Je vais vous résumer autant que possible les deux heures de la réunion, parce qu’il y a des points fondamentaux. Étaient présents des élus, mais surtout l’adjudant-chef et la vétérinaire qui procède aux analyses ici.
Commençons par le pire – au-delà des mutilations, le plus grave à mes yeux : la presse ment. Mais à un point qui à mon sens rend les journaux complices de ceux qui créent la psychose. Les deux chevaux qui ont été déclarés mutilés autour de chez moi ne l’ont jamais été, alors que la presse l’a écrit et publié. Le propriétaire d’une des bêtes était dans la salle pour en témoigner : sa vieille jument est morte d’un arrêt cardiaque et, certes, un renard est passé par là et a grignoté un bout d’oreille. La vétérinaire est formelle et le propriétaire n’a pas plus de doute sur ce point que la gendarmerie. Soyons clair : on ne doit pas croire ce que la presse relate. Le propriétaire, la vétérinaire et la gendarmerie ont demandé la publication de démentis : aucun des journaux concernés (Ouest-France, le Télégramme et le Trégor) n’a accepté de le faire. Et la presse n’a pas non plus daigné se déplacer pour cette réunion publique.
Cela ne remet pas en cause l’existence de cas avérés, mais tous ne le sont pas. La gendarmerie a reçu des ordres très clairs : c’est un sujet prioritaire et chaque appel pour un cheval blessé ou tué est immédiatement pris en charge comme une scène de crime avec brigade scientifique et tout le bazar. Les vétos sont formés sur le tas à intervenir – quand le cheval vit encore – sans souiller ladite scène de crime. Quoique ça ne soit pas la terminologie officielle, l’adjudant-chef a lâché le mot : c’est du terrorisme et c’est traité comme tel.
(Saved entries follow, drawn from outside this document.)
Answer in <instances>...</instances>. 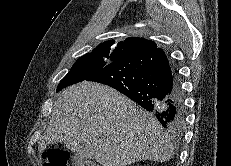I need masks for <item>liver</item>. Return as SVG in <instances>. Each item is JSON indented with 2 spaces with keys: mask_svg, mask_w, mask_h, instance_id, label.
<instances>
[{
  "mask_svg": "<svg viewBox=\"0 0 231 166\" xmlns=\"http://www.w3.org/2000/svg\"><path fill=\"white\" fill-rule=\"evenodd\" d=\"M57 141L80 160L95 159L103 166L166 162L174 153L155 117L115 89L94 82L66 88L55 102L38 142L39 154Z\"/></svg>",
  "mask_w": 231,
  "mask_h": 166,
  "instance_id": "obj_1",
  "label": "liver"
}]
</instances>
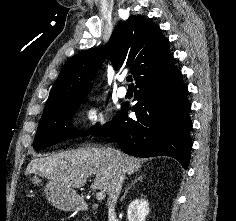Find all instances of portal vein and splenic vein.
Segmentation results:
<instances>
[{"label": "portal vein and splenic vein", "instance_id": "18ae733b", "mask_svg": "<svg viewBox=\"0 0 236 221\" xmlns=\"http://www.w3.org/2000/svg\"><path fill=\"white\" fill-rule=\"evenodd\" d=\"M106 194H105V191H100L96 194V199L101 201L105 198Z\"/></svg>", "mask_w": 236, "mask_h": 221}]
</instances>
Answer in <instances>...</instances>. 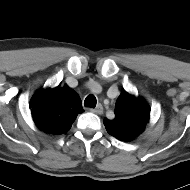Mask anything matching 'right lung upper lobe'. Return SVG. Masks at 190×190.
I'll return each instance as SVG.
<instances>
[{
  "label": "right lung upper lobe",
  "instance_id": "obj_1",
  "mask_svg": "<svg viewBox=\"0 0 190 190\" xmlns=\"http://www.w3.org/2000/svg\"><path fill=\"white\" fill-rule=\"evenodd\" d=\"M30 108L35 124L54 135L67 132L83 112L79 95L66 84L39 90L33 95Z\"/></svg>",
  "mask_w": 190,
  "mask_h": 190
}]
</instances>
“Psychose” est sans nul doute le mot qui a été le plus prononcé pendant cette réunion et les conséquences sont tangibles. Les gendarmes ont reçu l’ordre de ne plus s’approcher des chevaux sans mettre le gyrophare depuis que l’un deux, la semaine dernière, s’est retrouvé le nez contre le canon d’un éleveur (qui a été réprimandé mais pas inquiété). J’ai été surprise de voir un gendarme bien plus désespéré qu’en colère au sujet des gens qui patrouillent armés. Il a peur. Il a bien expliqué – et franchement, tout mon respect pour la pédagogie – que quand on dort peu, mal, qu’on est en état de psychose, on démultiplie les risques de faire une erreur et de tirer sur un innocent. Et en outre, ça l’emmerderait franchement qu’un coupable soit abattu : ça lui ferait perdre le seul indice dont il pourrait disposer.
Concernant les drones, actuellement, au niveau national, absolument aucun cas n’a permis de mettre en évidence une présence de drone suivie d’une attaque. Là encore, la presse fait de la merde. Ça ne veut pas dire que les méchants n’utilisent pas de drone, mais pour l’instant, il n’y a aucune preuve. Ce qui est vrai, et j’ai pu le vérifier lors de cette réunion, c’est que l’immense majorité des gens n’a pas la moindre idée de ce à quoi ressemble un drone et ignore complètement que ça fait du bruit. L’adjudant-chef est un peu fatigué de devoir expliquer que les trucs qui se déplacent très haut et silencieusement dans le ciel sont des satellites. Néanmoins, la gendarmerie invite à continuer à signaler toute présence de drone près des chevaux : quand on n’a pas d’indice, on prend tout ce qu’on trouve au cas où. Enfin, il est fort probable que des crétins s’amusent à alimenter la psychose en jouant avec leurs drones parce que malgré tout, il n’y en a jamais eu autant de signalés, hors satellites.